Cada persona puede confiar la educación de sus hijos a quien prefiera y admiro a demasiadas personas que deciden llevar a sus hijos a estudiar a la privada. Cualquier vida alberga suficientes contradicciones como para ser respetuoso con las inconsistencias de los otros y los juicios morales sobre las biografías ajenas suelen venir cargados de un afán revanchista muy poco admirable.
Sí creo, sin embargo, que algo se manifiesta en el hecho de que la ministra de educación saliente, Isabel Celaá, y su sucesora, Pilar Alegría, hayan decidido educar a sus vástagos en escuelas privadas. En términos estrictamente personales no puedo establecer un juicio sobre su opción, pero sí creo que estas decisiones adquieren una significatividad estructural.
Más allá de los casos puntuales (salvables y excusables en virtud de la autonomía individual), sigo sin entender por qué nunca se elige a un ministro cuya confianza en la educación pública quede probada en su biografía. En unos meses en los que toda la clase política nos regala sus eslóganes en defensa de la sanidad pública exhibiendo la marca de la vacuna en el brazo, sería reconfortante comprobar que los hijos de las ministras son capaces de compartir pupitre con quienes, por necesidad o convicción, optaron por un colegio público.

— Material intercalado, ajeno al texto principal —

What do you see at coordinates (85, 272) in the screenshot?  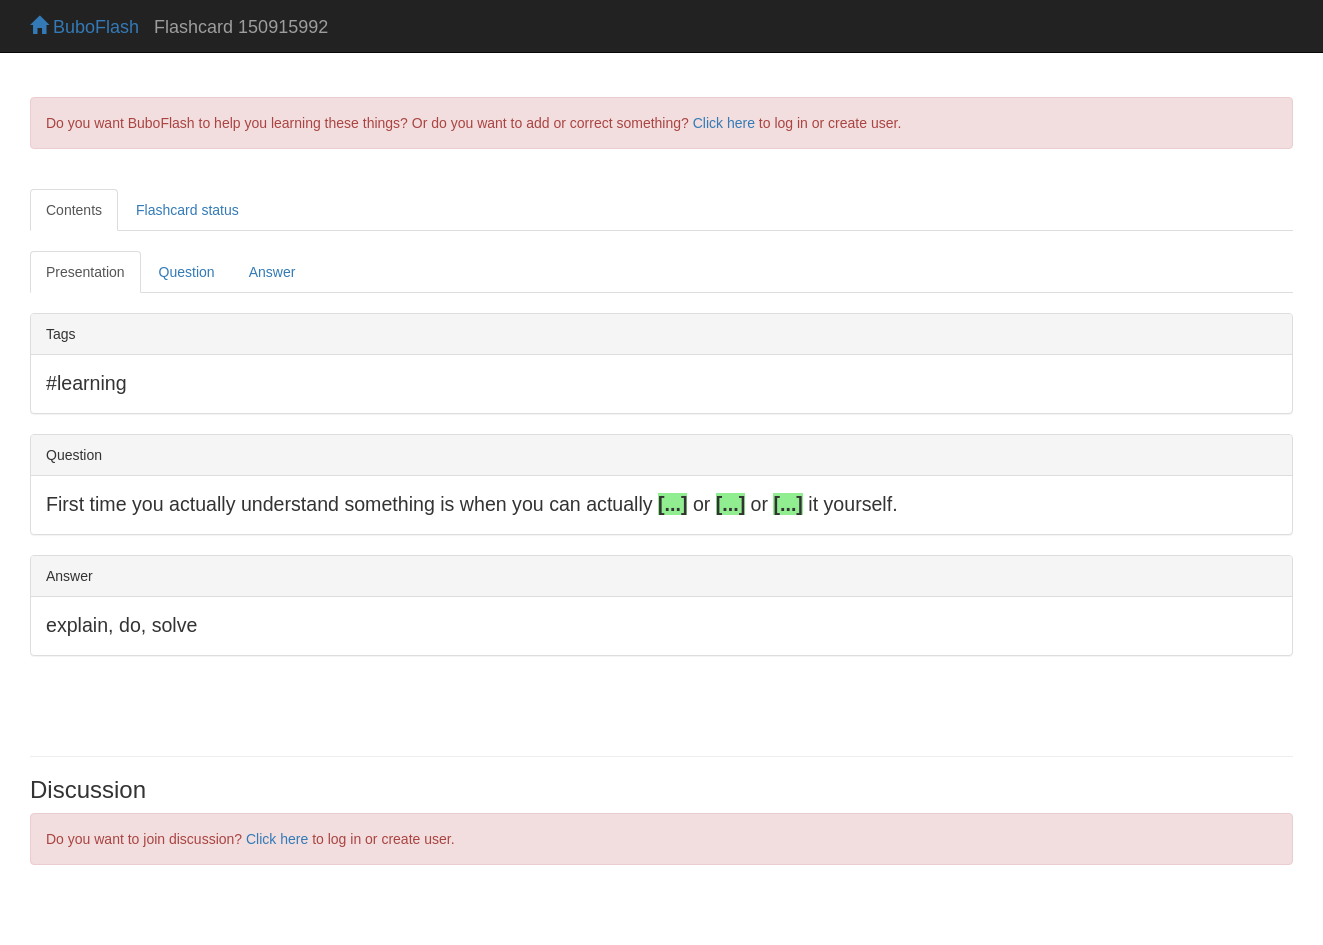 I see `Presentation` at bounding box center [85, 272].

Me pregunto qué es lo que temen. Tal vez ninguna de las dos ministras se fíe del cuerpo de funcionarios del Estado al que sirven, o que la diversidad que dicen defender en público les resulte una amenaza para el confort de sus hogares. Es posible, también, que desconfíen del currículum académico que pauta las enseñanzas de la educación en España, aunque lo admirable es que estarían sospechando del mismo itinerario formativo sobre el que ellas y los suyos legislan o legislaron.
Sólo espero que a nuestras ministras no les pase lo que a tantos otros padres que piensan que su Jimena, su Telmo o su Borjita valen mucho y, como desean lo mejor para ellos, no quieren que se mezclen con Wendy o Youssef (contrarios, en su alucinación clasista, de ese óptimo que fabulan). Aunque, por supuesto, el día que Wendy o Youssef ganen una medalla nos propinarán a todos una honda y afectada homilía sobre el valor del mestizaje y la différence en la que los demás llevamos habitando, de forma espontánea y feliz, desde que tenemos conciencia.
Prometo que hasta podría entender el razonamiento si no fuera porque descansa sobre implícitos falsos. Una prueba de ello es que el profesorado de la escuela pública ha aprobado mayoritariamente una oposición, un requisito que no es garantía de nada, pero que sí es un razonable indicador de calidad. Además, pocas cosas resultan más instructivas que compartir tus juegos y tus años de infancia con quienes no son como tú. Es lo que los cursis de ahora llaman «educación en valores», pero en serio.
Creo, además, que la educación pública adquiere un valor civil en sí mismo para quienes defendemos una experiencia republicana de la comunidad política. Sólo hay pólis allí donde hay una suerte (y una desgracia) compartida. Y acudir a la escuela pública es asumir que tu desarrollo, tu aprendizaje y tu porvenir dependerán, a fin de cuentas, de otros que no son tú. Una metáfora perfecta de lo que, a fin de cuentas, será la vida.
Y no se confundan. Este no es un alegato falazmente igualitarista, sino patrióticamente elitista en lo moral. Pero a la francesa. En Francia, los niños listos (sin importar a qué clase social pertenecen) siguen aspirando a estudiar en institutos públicos como el Louis-le-Grand, el Henri IV o el Fénelon. Si me dan a elegir yo querría esto para España y no un país multinivel. Pero para que eso ocurra necesitamos a los hijos de las ministras (y a los de la clase media) en las aulas de la escuela pública.